Q-tips are useful for so many things: cleaning in between your keyboard keys, touching up your eyeliner, cleaning excess nail polish off your fingers, and for most of us, and most importantly, cleaning inside our ears. If this sounds about right to you, you should be alarmed. Here's a little Q-tip history for everyone, in 1926, these 'Quality-tips' were named 'Baby Gays' according to their website. Obviously, as time went on, people realized what a ridiculous name that was and changed it to just 'Q-tips'. Imagine what a marketing nightmare it would have been to leave the original name in our present-day society. Would cotton swabs, by any other name, have been as popular? Apparently not, because we use the name-brand as the genericized trademark for an entire category of cotton swabs now.
Did you know that Q-tips were never intended to be used inside the ear? Many ear, nose and throat doctors (also known as otolaryngologists) are furious at their patients because the majority of people do use Q-tips inside the ear as unintended. There is a big warning label on every package of cotton swabs that says not to insert the tip into your ear. If you must use it on your ears, only use it on your outer ear, or the external cartilage. Why is it that we've never been told this by our parents or grandparents? That's because, apparently, we've been doing this wrong for almost a century and what's worse is that we have been passing on this terrible habit to our offspring. We use it to get all that yellow gunk, also known as earwax, out of our ears and to get water out after we shower, and we tell ourselves it's so that we don't become ill when we go outside in the cold after a hot shower. This solution is doing us more harm than good. If you want to use something to clean out your ear, use the corner of a washcloth or your towel.
You may be asking yourself what all the fuss is about, what's the harm in using these little cotton buds in your ear? Well, the problem arises when you blindly start to push it into your ear, and we all do this because we can't see what's going on inside our ear canal. Oftentimes, people rupture their eardrum by pushing the swab inside too deeply. Our earwax is an important part of our physiology because it is the protection provided for our inner ear to keep water out and keep bacterial infections at bay. Removing all of our earwax can prove very detrimental to our health in the long-run. When using cotton swabs, you are actually technically pushing much of the wax deeper into your ear canal, helping to create a painful plug. If you find that your ears are itchy and you need to relieve yourself by pushing something in there, try and control yourself and abstain from doing so because the more you scratch, the more you will itch and eventually just break the skin.
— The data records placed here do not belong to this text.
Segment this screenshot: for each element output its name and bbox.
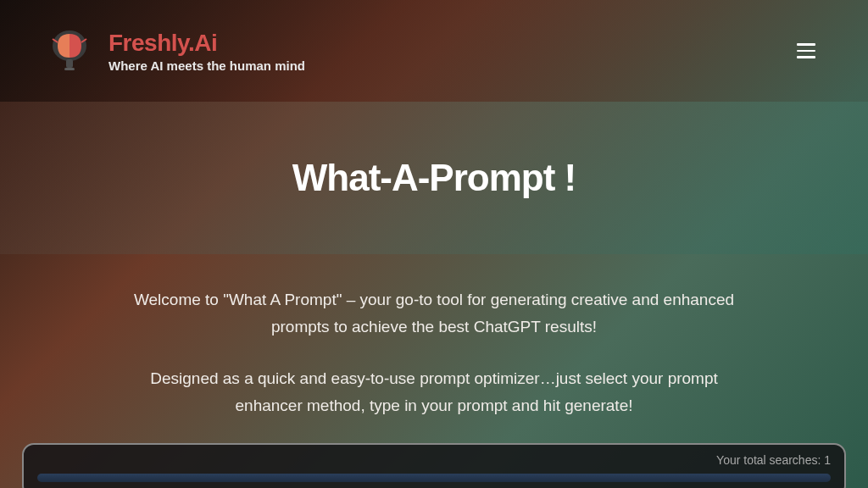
search-count-label: Your total searches: 1	[37, 453, 831, 467]
menu-icon[interactable]	[790, 36, 822, 65]
svg-rect-1	[66, 59, 73, 68]
svg-rect-2	[64, 68, 75, 70]
brand[interactable]: Freshly.Ai Where AI meets the human mind	[46, 27, 305, 75]
content-section: Welcome to "What A Prompt" – your go-to …	[0, 254, 868, 419]
brand-text: Freshly.Ai Where AI meets the human mind	[108, 30, 305, 73]
logo-brain-bulb-icon	[46, 27, 93, 75]
prompt-input[interactable]	[37, 474, 831, 482]
brand-tagline: Where AI meets the human mind	[108, 58, 305, 73]
intro-paragraph-1: Welcome to "What A Prompt" – your go-to …	[129, 286, 739, 341]
intro-paragraph-2: Designed as a quick and easy-to-use prom…	[129, 365, 739, 420]
page-title: What-A-Prompt !	[292, 157, 576, 199]
brand-title: Freshly.Ai	[108, 30, 305, 57]
hero-section: What-A-Prompt !	[0, 102, 868, 254]
prompt-panel: Your total searches: 1	[22, 443, 846, 488]
header: Freshly.Ai Where AI meets the human mind	[0, 0, 868, 102]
So keep your Q-tips around for cleaning your computer, video game cartridges, fans, or anything other than your poor ears. If you find that you have an ear blockage that is bothering you, gently pour warm water into your ear slowly but constantly with something like a Nettie pot and this will soften up the wax and allow it to slosh out. If you want to dry out your ears, use a towel or your hair dryer and hold it a safe distance away (your ear should not become overbearingly hot).